● **Aim of the task**
Please return only the lines from the one holding "Identify the location of 22." through the one holding "Image resolution: width=1027", exactly as they appear in the records below, both ends included.

● **Pixel coordinate grounding data**

******************************

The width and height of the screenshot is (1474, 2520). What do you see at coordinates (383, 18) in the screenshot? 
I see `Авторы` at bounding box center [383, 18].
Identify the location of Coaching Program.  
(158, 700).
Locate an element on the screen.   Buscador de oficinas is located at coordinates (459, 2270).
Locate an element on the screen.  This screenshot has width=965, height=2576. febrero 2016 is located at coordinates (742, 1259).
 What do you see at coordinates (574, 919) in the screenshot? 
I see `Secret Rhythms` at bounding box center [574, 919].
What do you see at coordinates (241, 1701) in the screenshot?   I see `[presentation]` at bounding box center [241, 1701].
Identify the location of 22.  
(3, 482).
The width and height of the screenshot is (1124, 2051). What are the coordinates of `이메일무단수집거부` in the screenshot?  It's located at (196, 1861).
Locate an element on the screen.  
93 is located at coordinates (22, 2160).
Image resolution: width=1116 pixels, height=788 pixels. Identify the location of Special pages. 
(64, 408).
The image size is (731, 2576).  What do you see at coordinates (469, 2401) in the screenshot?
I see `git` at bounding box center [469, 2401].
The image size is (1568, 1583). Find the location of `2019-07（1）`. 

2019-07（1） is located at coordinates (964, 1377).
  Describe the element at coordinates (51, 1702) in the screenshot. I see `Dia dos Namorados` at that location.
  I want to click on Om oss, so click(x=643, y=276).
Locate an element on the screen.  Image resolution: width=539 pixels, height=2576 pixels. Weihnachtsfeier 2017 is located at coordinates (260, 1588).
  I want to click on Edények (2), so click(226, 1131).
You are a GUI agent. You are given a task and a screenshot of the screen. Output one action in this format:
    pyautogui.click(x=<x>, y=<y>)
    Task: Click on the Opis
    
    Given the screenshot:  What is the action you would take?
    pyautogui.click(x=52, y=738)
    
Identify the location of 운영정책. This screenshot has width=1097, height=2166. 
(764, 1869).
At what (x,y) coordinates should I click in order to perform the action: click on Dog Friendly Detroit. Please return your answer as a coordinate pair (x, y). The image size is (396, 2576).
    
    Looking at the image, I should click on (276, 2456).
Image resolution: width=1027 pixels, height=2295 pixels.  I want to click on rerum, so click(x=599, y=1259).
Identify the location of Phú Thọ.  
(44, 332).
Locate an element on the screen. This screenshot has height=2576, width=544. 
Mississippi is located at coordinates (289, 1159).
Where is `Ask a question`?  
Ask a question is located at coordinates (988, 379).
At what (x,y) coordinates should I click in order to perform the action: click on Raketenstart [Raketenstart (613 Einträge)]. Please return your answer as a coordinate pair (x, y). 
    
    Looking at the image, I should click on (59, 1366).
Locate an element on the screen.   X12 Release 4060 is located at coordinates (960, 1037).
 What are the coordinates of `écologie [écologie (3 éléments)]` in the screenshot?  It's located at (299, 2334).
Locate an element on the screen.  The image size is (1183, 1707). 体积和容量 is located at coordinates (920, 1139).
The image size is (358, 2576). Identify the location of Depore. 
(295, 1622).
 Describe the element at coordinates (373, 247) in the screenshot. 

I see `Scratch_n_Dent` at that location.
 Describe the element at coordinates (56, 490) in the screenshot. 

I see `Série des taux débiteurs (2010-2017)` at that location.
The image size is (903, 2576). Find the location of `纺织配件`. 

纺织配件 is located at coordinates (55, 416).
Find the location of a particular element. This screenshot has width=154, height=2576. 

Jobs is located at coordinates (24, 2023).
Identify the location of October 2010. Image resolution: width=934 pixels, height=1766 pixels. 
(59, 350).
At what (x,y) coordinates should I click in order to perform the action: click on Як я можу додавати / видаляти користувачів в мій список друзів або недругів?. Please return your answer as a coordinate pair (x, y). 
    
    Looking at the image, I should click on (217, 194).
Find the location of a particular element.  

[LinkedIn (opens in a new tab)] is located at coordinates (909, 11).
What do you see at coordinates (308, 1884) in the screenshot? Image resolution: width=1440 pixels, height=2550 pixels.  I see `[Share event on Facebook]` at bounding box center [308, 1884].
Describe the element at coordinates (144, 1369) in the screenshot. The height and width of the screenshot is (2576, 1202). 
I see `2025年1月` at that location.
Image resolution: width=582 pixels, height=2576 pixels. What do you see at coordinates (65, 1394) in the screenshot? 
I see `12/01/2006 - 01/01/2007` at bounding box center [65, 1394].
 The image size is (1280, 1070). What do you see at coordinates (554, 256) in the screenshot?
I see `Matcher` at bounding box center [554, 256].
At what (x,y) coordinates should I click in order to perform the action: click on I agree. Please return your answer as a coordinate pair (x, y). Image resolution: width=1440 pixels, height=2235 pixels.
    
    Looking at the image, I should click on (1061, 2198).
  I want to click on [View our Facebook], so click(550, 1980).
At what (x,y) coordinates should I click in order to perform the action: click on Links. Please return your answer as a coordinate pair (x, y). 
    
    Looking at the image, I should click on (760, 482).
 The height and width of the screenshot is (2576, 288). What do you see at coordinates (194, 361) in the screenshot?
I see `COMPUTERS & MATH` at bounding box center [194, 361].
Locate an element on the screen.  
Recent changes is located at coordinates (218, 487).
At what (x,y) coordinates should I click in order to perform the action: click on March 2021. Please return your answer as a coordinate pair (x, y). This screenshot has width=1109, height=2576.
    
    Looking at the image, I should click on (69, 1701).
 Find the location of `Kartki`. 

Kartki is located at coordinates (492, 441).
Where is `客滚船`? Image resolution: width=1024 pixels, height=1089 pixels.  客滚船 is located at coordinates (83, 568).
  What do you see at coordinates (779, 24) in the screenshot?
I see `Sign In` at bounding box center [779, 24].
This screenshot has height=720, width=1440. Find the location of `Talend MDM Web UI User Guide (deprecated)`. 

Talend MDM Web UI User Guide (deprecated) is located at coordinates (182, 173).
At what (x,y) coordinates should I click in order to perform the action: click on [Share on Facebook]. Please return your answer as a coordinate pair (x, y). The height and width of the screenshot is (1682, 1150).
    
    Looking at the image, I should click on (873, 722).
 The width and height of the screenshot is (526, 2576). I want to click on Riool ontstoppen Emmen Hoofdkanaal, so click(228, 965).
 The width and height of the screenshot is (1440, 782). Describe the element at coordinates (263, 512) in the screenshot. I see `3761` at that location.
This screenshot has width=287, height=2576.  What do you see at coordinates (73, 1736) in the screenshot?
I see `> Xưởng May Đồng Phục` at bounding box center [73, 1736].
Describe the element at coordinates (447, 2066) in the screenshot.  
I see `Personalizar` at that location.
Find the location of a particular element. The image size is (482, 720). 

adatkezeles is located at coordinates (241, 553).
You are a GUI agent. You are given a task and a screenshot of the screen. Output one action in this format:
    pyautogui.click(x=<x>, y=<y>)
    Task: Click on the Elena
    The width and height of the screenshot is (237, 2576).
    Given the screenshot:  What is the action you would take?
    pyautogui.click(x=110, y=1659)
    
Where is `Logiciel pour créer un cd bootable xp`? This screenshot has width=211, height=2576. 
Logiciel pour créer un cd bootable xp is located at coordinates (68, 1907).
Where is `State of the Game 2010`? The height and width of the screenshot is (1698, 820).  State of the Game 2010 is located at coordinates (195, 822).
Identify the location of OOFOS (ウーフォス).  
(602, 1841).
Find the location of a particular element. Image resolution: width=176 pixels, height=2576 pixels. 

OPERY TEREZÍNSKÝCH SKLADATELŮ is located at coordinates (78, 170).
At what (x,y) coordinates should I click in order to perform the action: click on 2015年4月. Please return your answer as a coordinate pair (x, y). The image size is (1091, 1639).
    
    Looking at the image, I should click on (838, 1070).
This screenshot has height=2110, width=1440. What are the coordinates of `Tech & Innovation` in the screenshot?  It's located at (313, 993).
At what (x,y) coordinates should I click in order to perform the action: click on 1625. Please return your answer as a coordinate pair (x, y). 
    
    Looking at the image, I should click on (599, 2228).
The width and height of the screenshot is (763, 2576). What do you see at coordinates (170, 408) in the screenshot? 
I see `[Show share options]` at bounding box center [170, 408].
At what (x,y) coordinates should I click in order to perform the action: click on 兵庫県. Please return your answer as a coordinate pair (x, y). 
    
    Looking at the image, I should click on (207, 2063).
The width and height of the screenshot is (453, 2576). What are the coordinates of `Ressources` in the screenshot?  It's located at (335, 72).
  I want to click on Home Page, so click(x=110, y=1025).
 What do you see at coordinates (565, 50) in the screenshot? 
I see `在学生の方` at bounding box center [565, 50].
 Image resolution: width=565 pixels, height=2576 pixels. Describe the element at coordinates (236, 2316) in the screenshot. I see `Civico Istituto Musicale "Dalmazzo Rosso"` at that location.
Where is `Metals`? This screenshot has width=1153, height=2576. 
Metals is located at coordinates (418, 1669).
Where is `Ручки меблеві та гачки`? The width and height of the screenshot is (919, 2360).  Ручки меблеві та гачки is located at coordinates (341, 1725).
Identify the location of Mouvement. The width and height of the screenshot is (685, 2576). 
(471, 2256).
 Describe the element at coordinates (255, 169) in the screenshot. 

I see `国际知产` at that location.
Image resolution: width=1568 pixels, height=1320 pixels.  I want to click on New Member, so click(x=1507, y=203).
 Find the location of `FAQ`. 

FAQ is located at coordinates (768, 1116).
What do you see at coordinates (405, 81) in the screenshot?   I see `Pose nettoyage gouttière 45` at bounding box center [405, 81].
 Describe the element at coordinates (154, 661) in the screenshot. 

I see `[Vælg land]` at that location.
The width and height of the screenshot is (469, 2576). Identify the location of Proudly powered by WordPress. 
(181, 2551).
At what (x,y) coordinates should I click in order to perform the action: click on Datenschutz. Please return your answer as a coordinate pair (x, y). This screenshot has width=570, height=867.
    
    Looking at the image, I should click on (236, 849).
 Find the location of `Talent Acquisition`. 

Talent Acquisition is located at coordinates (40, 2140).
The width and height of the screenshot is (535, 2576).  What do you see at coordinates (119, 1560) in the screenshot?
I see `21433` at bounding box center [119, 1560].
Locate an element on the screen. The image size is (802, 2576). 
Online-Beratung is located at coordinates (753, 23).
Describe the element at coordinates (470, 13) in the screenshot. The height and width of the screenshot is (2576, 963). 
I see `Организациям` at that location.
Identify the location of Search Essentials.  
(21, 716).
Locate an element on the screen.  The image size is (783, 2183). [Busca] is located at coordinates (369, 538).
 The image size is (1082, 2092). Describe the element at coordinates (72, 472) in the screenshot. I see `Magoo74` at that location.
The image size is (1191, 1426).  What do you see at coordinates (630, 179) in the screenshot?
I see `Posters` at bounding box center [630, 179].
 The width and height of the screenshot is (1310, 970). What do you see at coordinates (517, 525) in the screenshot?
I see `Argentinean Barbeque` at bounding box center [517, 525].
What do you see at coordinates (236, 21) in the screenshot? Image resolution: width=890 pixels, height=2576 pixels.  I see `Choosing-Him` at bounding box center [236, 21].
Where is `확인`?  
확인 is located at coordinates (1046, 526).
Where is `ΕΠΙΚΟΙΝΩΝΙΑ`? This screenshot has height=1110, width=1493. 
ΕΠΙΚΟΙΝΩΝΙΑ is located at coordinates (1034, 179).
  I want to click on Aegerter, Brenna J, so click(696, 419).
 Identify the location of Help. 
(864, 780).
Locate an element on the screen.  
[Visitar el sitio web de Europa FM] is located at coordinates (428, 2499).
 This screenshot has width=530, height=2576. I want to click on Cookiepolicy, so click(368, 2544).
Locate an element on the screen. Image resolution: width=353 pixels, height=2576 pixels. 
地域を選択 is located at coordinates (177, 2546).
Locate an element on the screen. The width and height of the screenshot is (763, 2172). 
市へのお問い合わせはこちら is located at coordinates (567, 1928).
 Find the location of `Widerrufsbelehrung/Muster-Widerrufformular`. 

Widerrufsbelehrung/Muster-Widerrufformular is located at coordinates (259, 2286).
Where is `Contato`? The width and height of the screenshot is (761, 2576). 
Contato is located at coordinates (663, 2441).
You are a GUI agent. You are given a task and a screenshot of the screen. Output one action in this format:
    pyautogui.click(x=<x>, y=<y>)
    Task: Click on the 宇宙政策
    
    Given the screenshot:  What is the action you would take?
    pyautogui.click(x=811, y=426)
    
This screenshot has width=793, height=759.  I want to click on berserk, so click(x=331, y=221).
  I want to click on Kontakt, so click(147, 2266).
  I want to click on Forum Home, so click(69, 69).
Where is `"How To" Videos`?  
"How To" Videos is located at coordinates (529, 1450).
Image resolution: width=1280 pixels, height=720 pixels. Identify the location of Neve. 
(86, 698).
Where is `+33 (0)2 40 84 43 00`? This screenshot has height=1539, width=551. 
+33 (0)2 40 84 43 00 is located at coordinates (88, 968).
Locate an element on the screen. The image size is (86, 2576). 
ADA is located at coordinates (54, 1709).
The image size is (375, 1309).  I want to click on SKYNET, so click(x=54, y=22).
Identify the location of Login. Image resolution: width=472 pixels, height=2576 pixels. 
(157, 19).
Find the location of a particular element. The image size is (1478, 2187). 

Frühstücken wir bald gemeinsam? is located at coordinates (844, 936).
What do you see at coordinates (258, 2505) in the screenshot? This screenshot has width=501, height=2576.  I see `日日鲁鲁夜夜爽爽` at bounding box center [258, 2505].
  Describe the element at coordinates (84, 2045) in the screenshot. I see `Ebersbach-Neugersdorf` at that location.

******************************

● **Completed task**
Identify the location of 22.  
(3, 482).
The width and height of the screenshot is (1124, 2051). What are the coordinates of `이메일무단수집거부` in the screenshot?  It's located at (196, 1861).
Locate an element on the screen.  
93 is located at coordinates (22, 2160).
Image resolution: width=1116 pixels, height=788 pixels. Identify the location of Special pages. 
(64, 408).
The image size is (731, 2576).  What do you see at coordinates (469, 2401) in the screenshot?
I see `git` at bounding box center [469, 2401].
The image size is (1568, 1583). Find the location of `2019-07（1）`. 

2019-07（1） is located at coordinates (964, 1377).
  Describe the element at coordinates (51, 1702) in the screenshot. I see `Dia dos Namorados` at that location.
  I want to click on Om oss, so click(x=643, y=276).
Locate an element on the screen.  Image resolution: width=539 pixels, height=2576 pixels. Weihnachtsfeier 2017 is located at coordinates (260, 1588).
  I want to click on Edények (2), so click(226, 1131).
You are a GUI agent. You are given a task and a screenshot of the screen. Output one action in this format:
    pyautogui.click(x=<x>, y=<y>)
    Task: Click on the Opis
    
    Given the screenshot:  What is the action you would take?
    pyautogui.click(x=52, y=738)
    
Identify the location of 운영정책. This screenshot has width=1097, height=2166. 
(764, 1869).
At what (x,y) coordinates should I click in order to perform the action: click on Dog Friendly Detroit. Please return your answer as a coordinate pair (x, y). The image size is (396, 2576).
    
    Looking at the image, I should click on (276, 2456).
Image resolution: width=1027 pixels, height=2295 pixels.  I want to click on rerum, so click(x=599, y=1259).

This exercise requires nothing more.